Comment by Char Burke on May 23, 2009 at 12:18am
Resilence is the title of a new book by author, Elizabeth Edwards. I have not read the book but if you know about her life, it is an example of resilience. She has survived the death of her son in a tragic accident, she has had her cancer return and her life estimated as cut short. She had children at age 48 and 51. Her husband, John, admitted to an infidelity when she was ill with cancer.
What comes to mind when I think of resilience is a rebirth - the ability of over come obstacles and still grow and learn and not give into fear or to giving up. Maybe all parents of children with critical or life threatening diseases are called to be resilient for the sake of their child. The children are certainly more resilient than we parents think they are. I think resilience needs to be in our emotional tool kits to not cave into despair or depression. How will we feel looking back at the battle we fight ever day with DMD? Will we be confident that we gave our child the best we could, that we were positive and supportive of their ever changing needs, that we were resilient to giving up? I can only hope that I will be. Our son is still young at age 6 and has not yet declined much if at all. I hope I am resilient to be as positive parent as I can. To see the glass half full vs. half gone. That to me, means being open to changes and learning new ways of coping and never, ever giving up.
Char Burke
Comment by Lynn Bartels on May 22, 2009 at 3:03pm
Resilence to me is the ability to bend not break and continue to move forward. The scars are there but we resolve to not let them paralyze us. We move with the change like the willow in the breeze.

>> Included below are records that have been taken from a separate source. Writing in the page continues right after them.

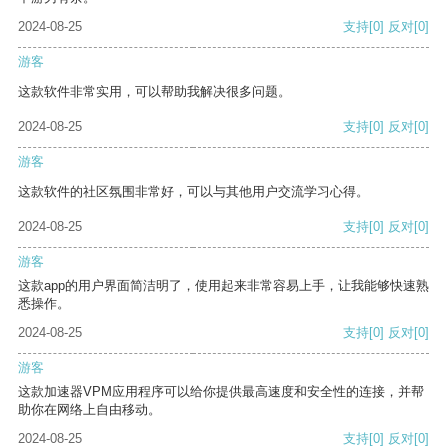
2024-08-25
支持
[0]
反对
[0]
游客
这款软件非常实用，可以帮助我解决很多问题。
2024-08-25
支持
[0]
反对
[0]
游客
这款软件的社区氛围非常好，可以与其他用户交流学习心得。
2024-08-25
支持
[0]
反对
[0]
游客
这款app的用户界面简洁明了，使用起来非常容易上手，让我能够快速熟
悉操作。
2024-08-25
支持
[0]
反对
[0]
游客
这款加速器VPM应用程序可以给你提供最高速度和安全性的连接，并帮
助你在网络上自由移动。
2024-08-25
支持
[0]
反对
[0]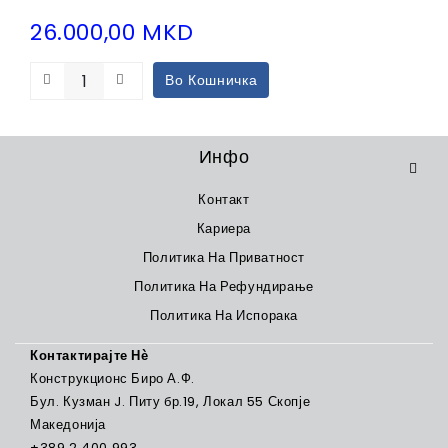
26.000,00
MKD
Во Кошничка
Инфо
Контакт
Кариера
Политика На Приватност
Политика На Рефундирање
Политика На Испорака
Контактирајте Нѐ
Конструкционс Биро А.Ф.
Бул. Кузман J. Питу бр.19, Локал 55 Скопје
Македонија
+389 2 400 993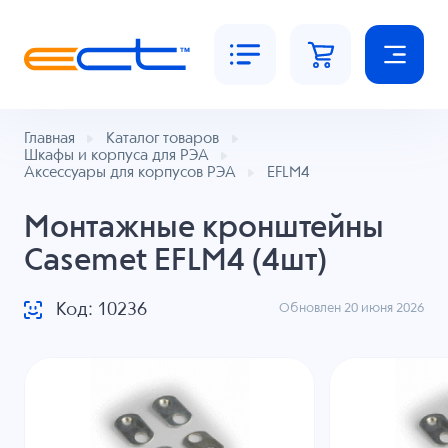
Главная
Каталог товаров
Шкафы и корпуса для РЭА
Аксессуары для корпусов РЭА
EFLM4
Монтажные кронштейны
Casemet EFLM4 (4шт)
Код: 10236
Обновлен 20 июня 2026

Comment by Paul Johnson on May 22, 2009 at 9:50am
I like the equation\term modulus - because I think its true - its the degree\factor to which we recover. Nothing is truly 100% resilient, as some of the energy is lost by friction, resistence, heat etc... Rubber bands look resilient - but over time, stretch after stretch - they lose their elasticity etc... they have been transformed permanently by that energy they've continually absorbed. So as most eveyone has stated - people don't recover to the person they used to be after learning of their child's diagnosis. But it isn't that we are less, it is that we have been transformed permanently by that diagnosis. Are many of us better people because of this diagnosis, I think so - are hearts a broken - but as a people we are better - more compassionate, understanding, forgiving, enligheted.... And many of us chose to make that transformation as much a positive outcome in our lives as we possibly can... so I think that is the meaning of resiliency in our world.
Comment by Carolyn Greathouse on May 20, 2009 at 12:26pm
Resilent means to bounce back, but I believe that it is not resilent that has kept me going it is the word "HOPE". I believe that the power to turn lemons into lemonade, or finding the positive or positive lessons in a negative situation or things is what help me deal with my son having DMD.